Understanding procyclicality

Understanding procyclicality

This paper is based on the thesis of Marcel Bräutigam, a Sorbonne Université, LPSM & ESSEC CREAR (1) doctoral student, under the supervision of Marie Kratz. Their work was recently awarded one of the two special mentions at the PRIX DES SCIENCES DU RISQUE 2020. 

« The major mistake made in 2010 was imposing austerity at the worst moment ». Gilles Moëc (Chief Economist at AXA), Le Monde, January 21st, 2020 

Procyclicality (i.e.the tendency of risk measurements to overestimate future risk in times of crisis, while underestimating it in normal times) is a major problem that all financial institutions must manage: insurance companies, banks, regulatory bodies… As a result, they are required to provide substantial capital in the aftermath of a financial crisis, but far less capital prior to such crises.
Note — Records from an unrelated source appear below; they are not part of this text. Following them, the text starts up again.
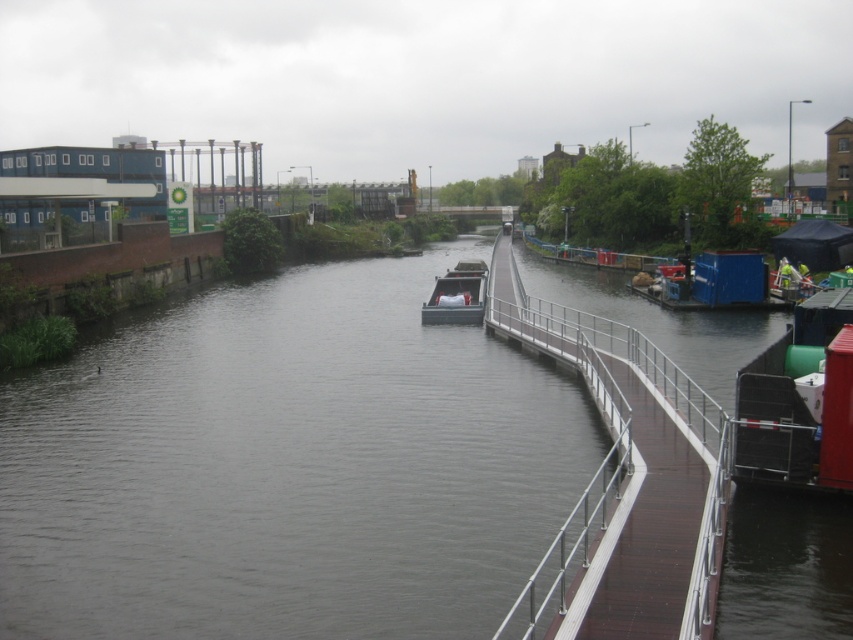 You are standing on the wooden pedestrian bridge on the right side of the canal and want to locate the dark gray water at center. According to the coordinates provided, where should you look relative to your position?

The dark gray water at center is located at coordinates point (285, 467), so you should look towards the lower middle area from your position on the wooden pedestrian bridge on the right side of the canal.

You are a delivery drone carrying a package that requires a flat landing area. You observe the dark gray water at center and the dark gray metallic boat at center in the scene. Which location would provide a suitable landing spot based on their sizes?

The dark gray water at center is bigger than the dark gray metallic boat at center, so the water would provide a larger and more suitable landing area for the drone.

You are standing on the pedestrian bridge and want to take a photo of both the dark gray water at center and the dark gray metallic boat at center. Which object will appear larger in your photo?

The dark gray water at center will appear larger in the photo because it is closer to the viewer than the dark gray metallic boat at center. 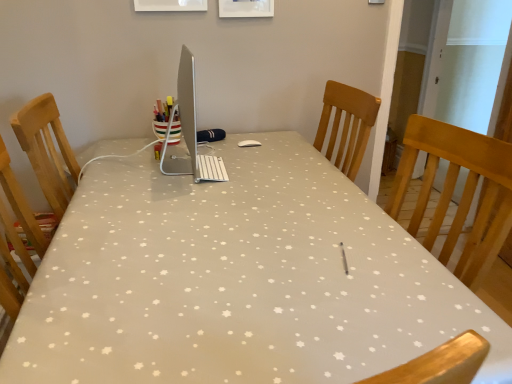 Find the location of a particular element. Image resolution: width=512 pixels, height=384 pixels. vacant space to the right of sleek silver desktop at center is located at coordinates tap(272, 168). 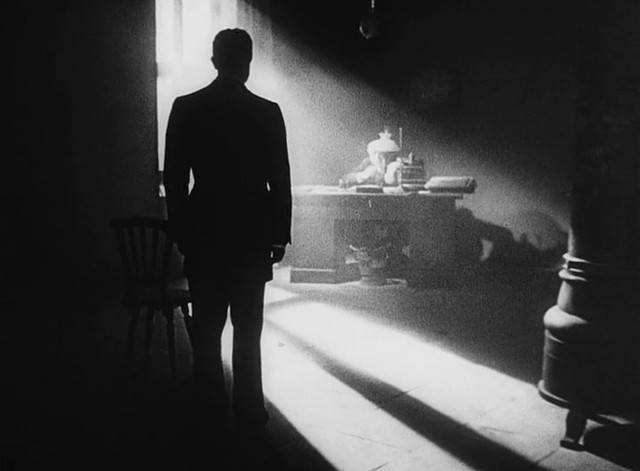 Identify the location of lamp. (381, 150). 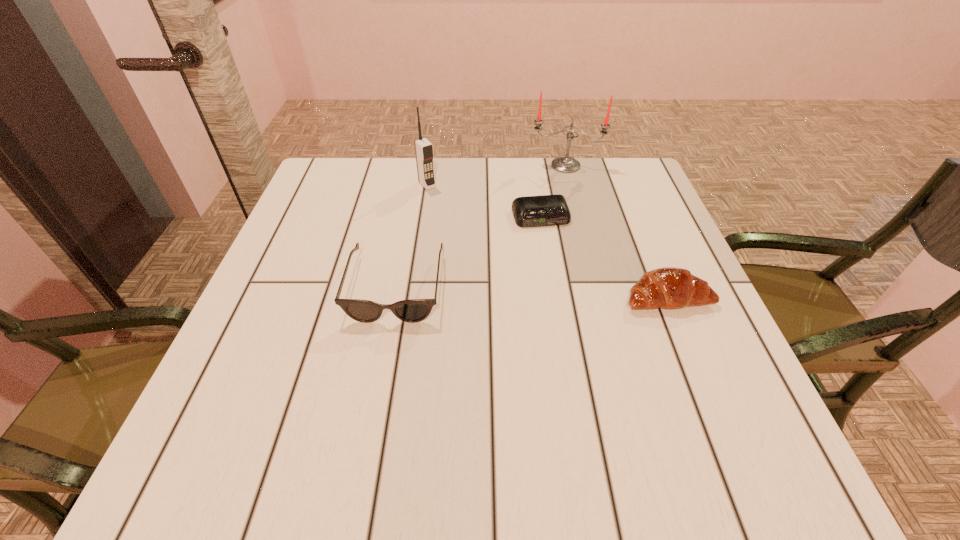 This screenshot has height=540, width=960. I want to click on the fourth closest object to the sunglasses, so click(565, 164).

The height and width of the screenshot is (540, 960). In order to click on free spot that satisfies the following two spatial constraints: 1. on the front lenses of the sunglasses; 2. on the left side of the crescent roll in this screenshot , I will do coord(395,298). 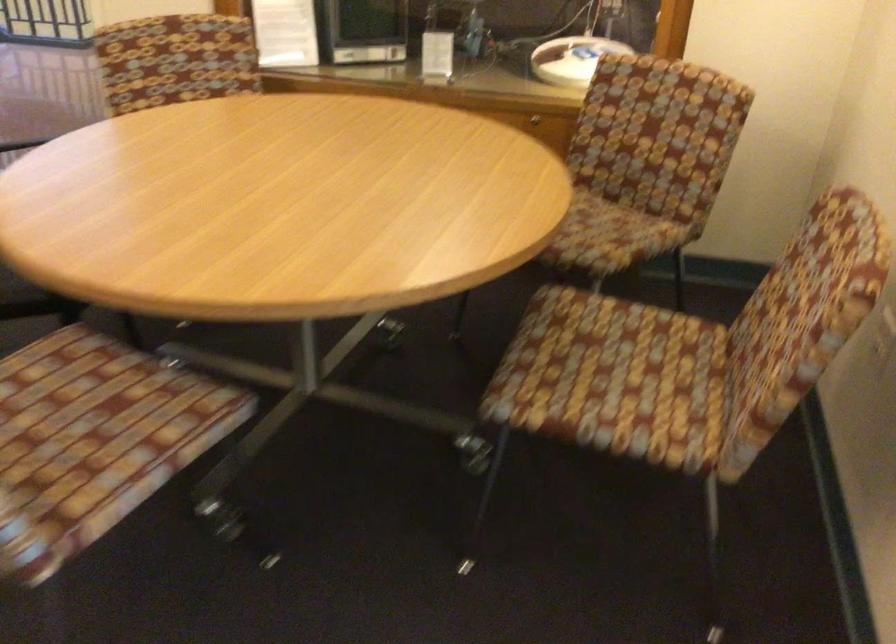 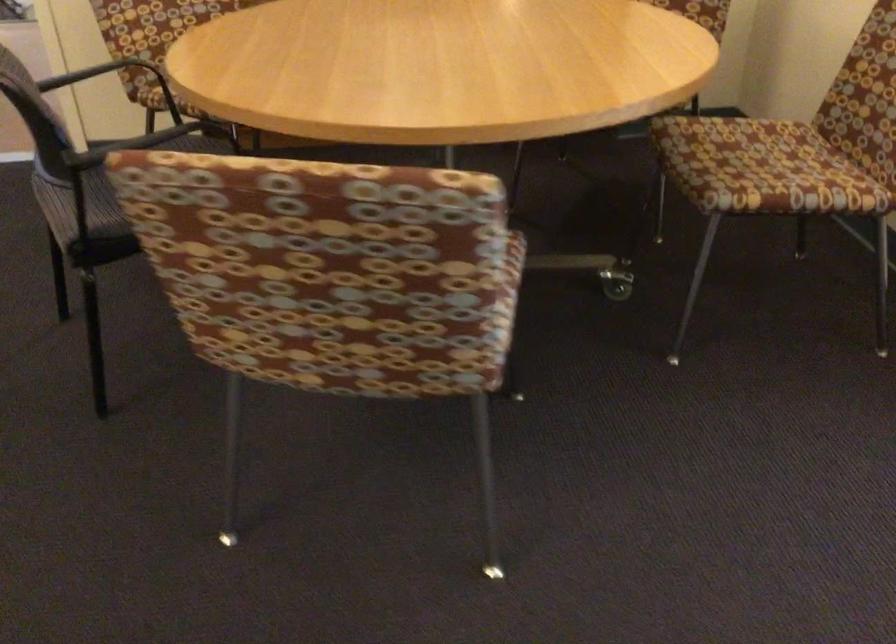 Question: In a continuous first-person perspective shot, in which direction is the camera moving?

Choices:
 (A) Left
 (B) Right
 (C) Forward
 (D) Backward

Answer: (A) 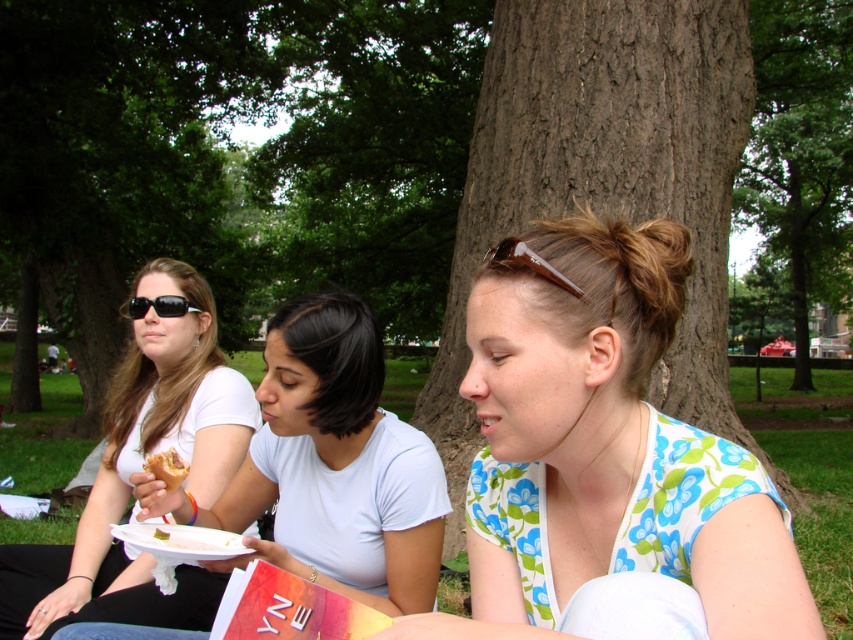 Is white matte shirt at center taller than golden bread at center?

Yes.

Does point (172, 369) come farther from viewer compared to point (149, 460)?

Yes, it is.

Is point (178, 396) positioned in front of point (170, 456)?

No, it is not.

This screenshot has height=640, width=853. I want to click on white matte shirt at center, so click(138, 470).

Does floral print blouse at center appear over white matte shirt at left?

Indeed, floral print blouse at center is positioned over white matte shirt at left.

Is point (471, 339) positioned behind point (363, 426)?

No, it is in front of (363, 426).

What do you see at coordinates (606, 461) in the screenshot?
I see `floral print blouse at center` at bounding box center [606, 461].

The image size is (853, 640). In order to click on floral print blouse at center in this screenshot , I will do `click(606, 461)`.

Is white matte shirt at left thinner than matte black sunglasses at upper left?

Yes, white matte shirt at left is thinner than matte black sunglasses at upper left.

This screenshot has height=640, width=853. Describe the element at coordinates (334, 465) in the screenshot. I see `white matte shirt at left` at that location.

You are a GUI agent. You are given a task and a screenshot of the screen. Output one action in this format:
    pyautogui.click(x=<x>, y=<y>)
    Task: Click on the white matte shirt at left
    The height and width of the screenshot is (640, 853).
    Given the screenshot: What is the action you would take?
    pyautogui.click(x=334, y=465) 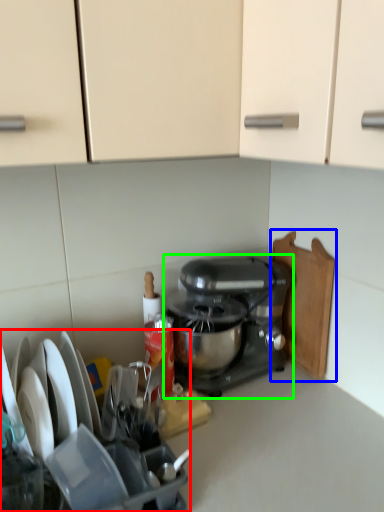 Question: Which is nearer to the appliance (highlighted by a red box)? cutting board (highlighted by a blue box) or mixer (highlighted by a green box).

Choices:
 (A) cutting board
 (B) mixer

Answer: (B) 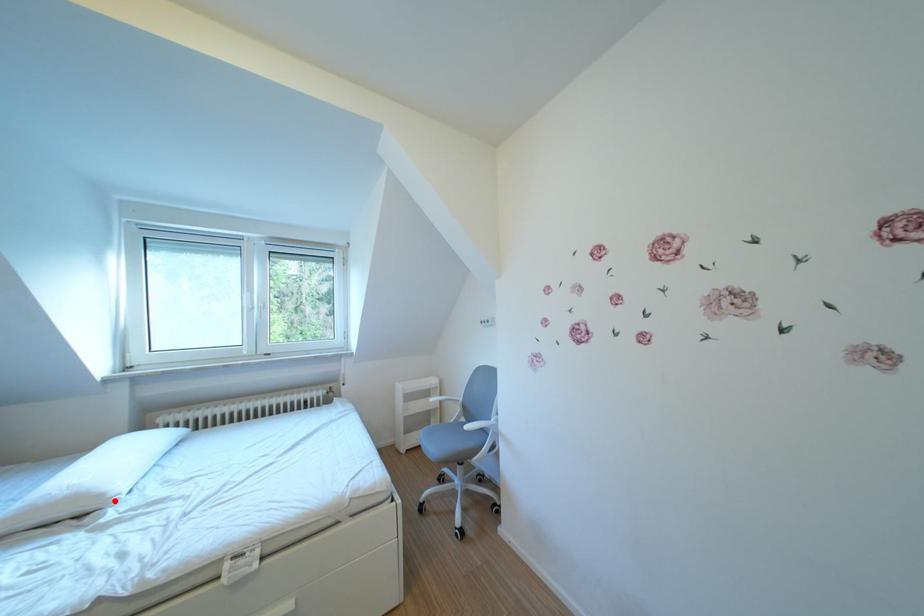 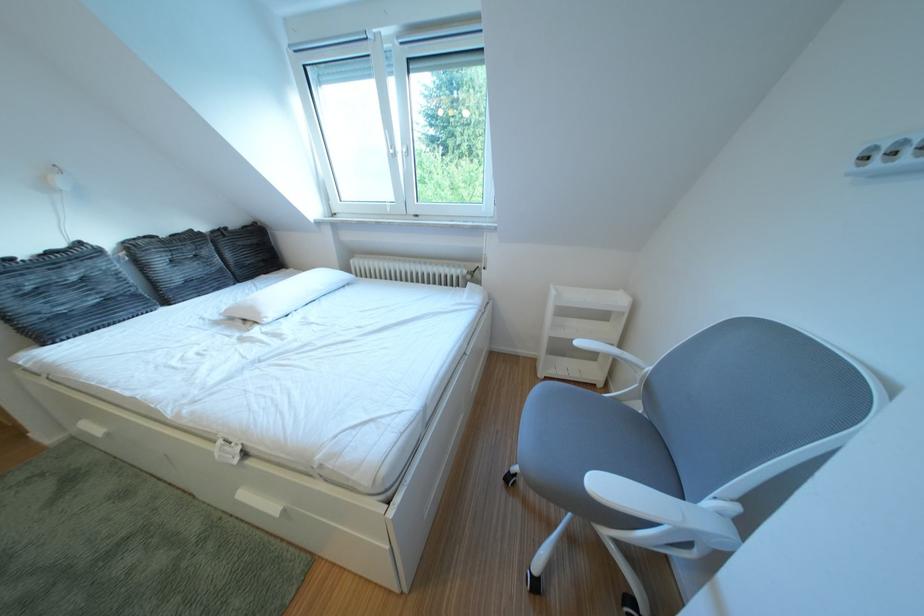 The point at the highlighted location is marked in the first image. Where is the corresponding point in the second image?

(273, 318) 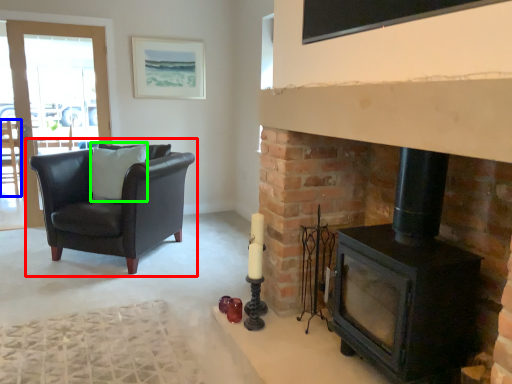 Question: Estimate the real-world distances between objects in this image. Which object is closer to chair (highlighted by a red box), chair (highlighted by a blue box) or pillow (highlighted by a green box)?

Choices:
 (A) chair
 (B) pillow

Answer: (B) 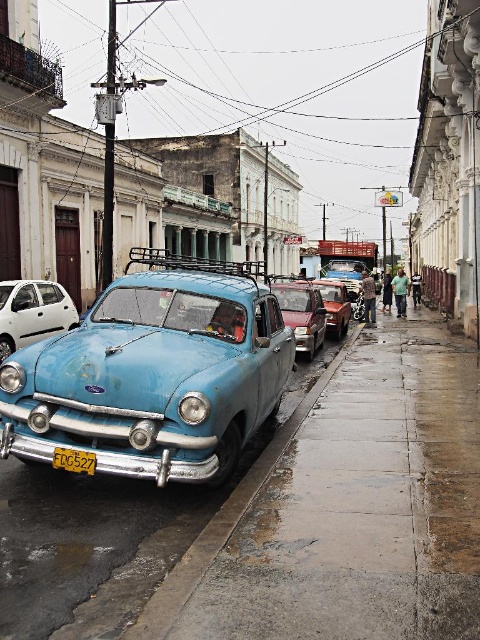 You are a delivery person needing to park your 2.5 meter wide truck next to the rusty metal car at center. The yellow matte license plate at center indicates parking restrictions. Can you safely park your truck without overlapping the license plate area?

The rusty metal car at center might be wider than yellow matte license plate at center, so it is uncertain whether there will be enough space. Check the width of the rusty metal car at center before deciding to park.

You are a delivery person who needs to load a package onto a truck. The truck has a loading ramp that can only accommodate items no taller than the yellow matte license plate at center. Can the white matte car at left fit through the ramp?

The white matte car at left is taller than the yellow matte license plate at center, so it cannot fit through the loading ramp which has a height limit based on the yellow matte license plate at center. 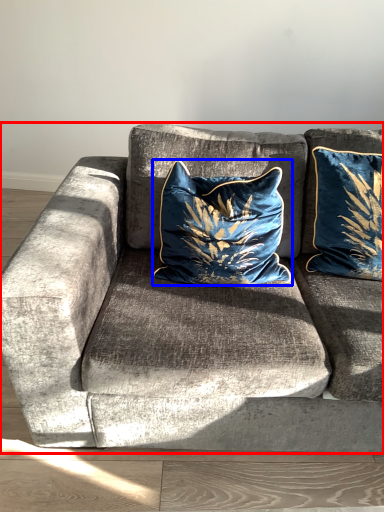 Question: Among these objects, which one is nearest to the camera, studio couch (highlighted by a red box) or pillow (highlighted by a blue box)?

Choices:
 (A) studio couch
 (B) pillow

Answer: (A) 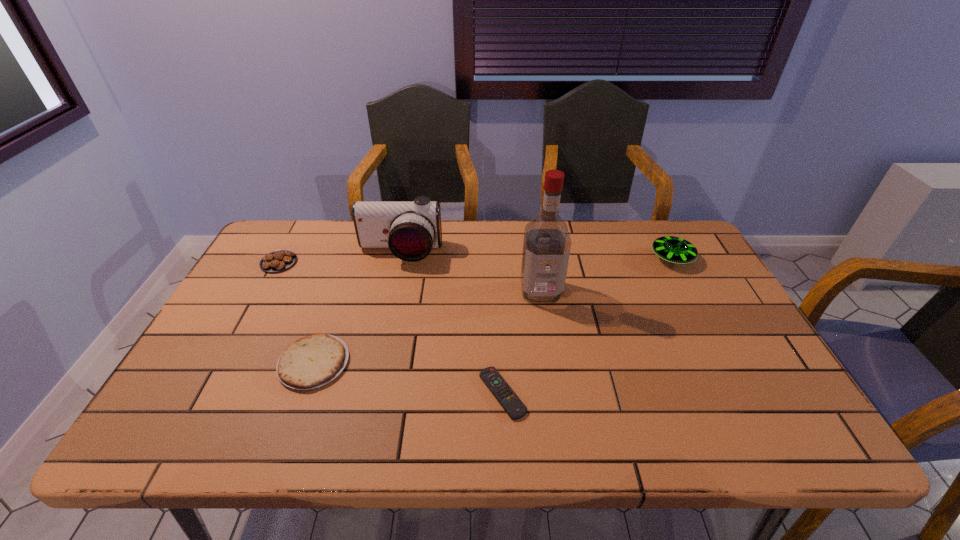 Locate an element on the screen. This screenshot has width=960, height=540. the tallest object is located at coordinates (546, 248).

Identify the location of liquor. (546, 248).

You are a GUI agent. You are given a task and a screenshot of the screen. Output one action in this format:
    pyautogui.click(x=<x>, y=<y>)
    Task: Click on the camcorder
    The image size is (960, 540).
    Given the screenshot: What is the action you would take?
    pyautogui.click(x=410, y=229)

Find the location of a particular element. The height and width of the screenshot is (540, 960). the rightmost object is located at coordinates (672, 249).

Locate an element on the screen. The image size is (960, 540). the third tallest object is located at coordinates (672, 249).

At what (x,y) coordinates should I click in order to perform the action: click on the leftmost object. Please return your answer as a coordinate pair (x, y). This screenshot has width=960, height=540. Looking at the image, I should click on (279, 260).

This screenshot has height=540, width=960. What are the coordinates of `tortilla` in the screenshot? It's located at (312, 361).

Identify the location of the third object from right to left. This screenshot has height=540, width=960. (511, 403).

In order to click on remote control in this screenshot , I will do `click(511, 403)`.

Identify the location of vacant space located on the front-facing side of the fourth farthest object. This screenshot has height=540, width=960. (550, 350). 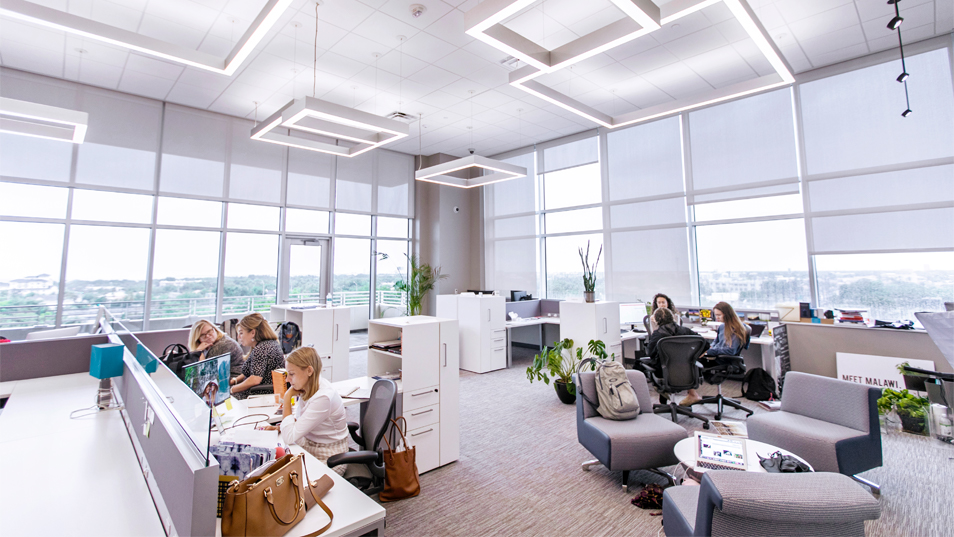 Where is `chairs`? Image resolution: width=954 pixels, height=537 pixels. chairs is located at coordinates (680, 350), (742, 324), (813, 433), (628, 426), (760, 490), (376, 410), (260, 387), (237, 358). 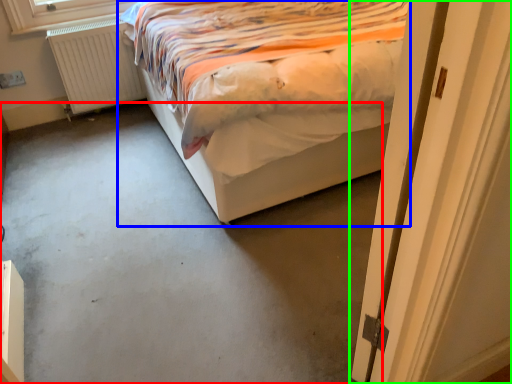 Question: Which object is positioned closest to concrete (highlighted by a red box)? Select from bed (highlighted by a blue box) and door (highlighted by a green box).

Choices:
 (A) bed
 (B) door

Answer: (A)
Hence Gilles Moëc’s warning.

The issue of procyclicality arises in the context of regulation and financial risk management. Financial institutions (such as insurance companies, banks, investment funds) are required to evaluate their risk based on probabilistic and statistical models, from which risk measures are estimated. The two most common risk measures are the Value-at-Risk (VaR), i.e. a quantile at a certain threshold of the distribution of portfolio returns, and Expected Shortfall (ES), the average of all returns greater than the VaR. Clearly, an accurate capital valuation is essential for risk management. Further, determining the most appropriate risk measure to evaluate the risk of financial institutions is a highly debated question, especially after the 2008-2009 financial crisis [see Chen (2018) and Emmer et al. (2015) for a review]. We tackle this question from another angle, namely that of the procyclicality of the risk measure estimation, and examine the two following issues: How can we quantify procyclicality? How can we explain it?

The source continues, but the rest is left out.